Irish evangelical religious writer

 Theodosia Wingfield, Viscountess Powerscourt (1800 – 31 December 1836) was an Irish evangelical religious writer.

==Life==
Theodosia Wingfield was born Theodosia Anne Howard in 1800 in County Wicklow. Her parents were the gentleman landowner, the Honourable Hugh Howard, and Catherine (née Bligh). Her family were one of a small number of closely related families in the gentry of County Wicklow, who all shared a religious piety around the early 1800s. Wingfield would have seen and met the Reverend Robert Daly as a child, when he was the rector of Powerscourt Estate. Wingfield appears to have been deeply affected by the death of the first wife of Richard Wingfield, 5th Viscount Powerscourt, her cousin Francis Theodosia Bligh, at age 25 in 1820, inspiring an intense spirituality. In her earliest printed letters from 1821, she agonises over the issues raised in sermons, and feels guilt over not praying regularly enough.
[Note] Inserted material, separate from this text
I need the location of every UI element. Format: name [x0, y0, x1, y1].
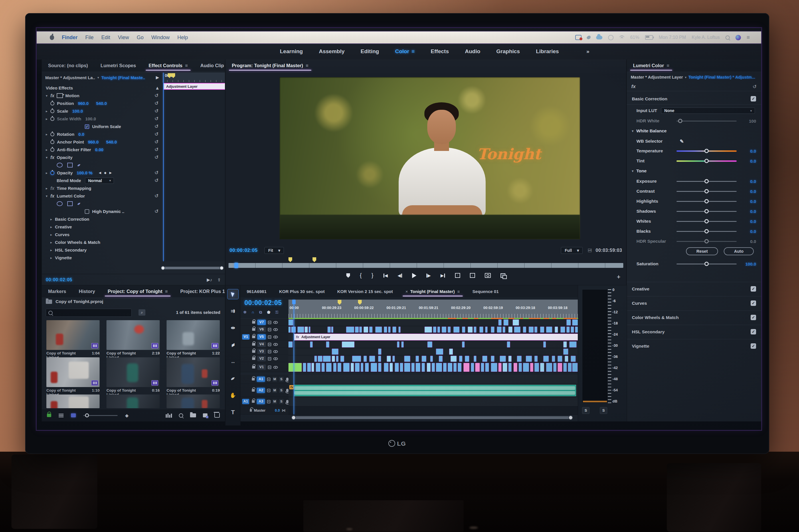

She married Richard Wingfield in June 1822. He died in August 1823. For the rest of her life, Wingfield earned the title "good Lady Powerscourt", by engaging in letter-writing and convening religious meetings in her house.

Her letters from the 1820s detail her feelings of feeling "unworthy" and needing to suffer more like Christ. She was concerned by the calls for Catholic emancipation, but found solace in the growing numbers of Anglicans in England, Scotland and Europe who held similar beliefs to hers. Wingfield attended the first meetings of the Albury Prophetic Conference in London, and was a frequent attendee at lectures by Edward Irving. Inspired by this, she organised her own conferences on the meaning of prophecy at Powerscourt from 1827. From the late 1820s she had developed a strong interest in Christ's second coming and charismatic manifestations. She travelled to Brussels and Paris in 1829 and 1830 to meet evangelical preachers, and frequently visited London. She died on 31 December 1836 in Dublin, and is buried at Powerscourt.

Through her writings, meetings, and connections within the community of evangelical Christians in Ireland, Wingfield was an influential figure throughout the 1820s and 1830s. She became famous for her piety after her death after the publication of some of her letters and papers in 1838 by Robert Daly. Daly may have edited her letters to remove elements which did not fit with his beliefs, in particular that she supported the secession of some Anglicans from the Church of Ireland.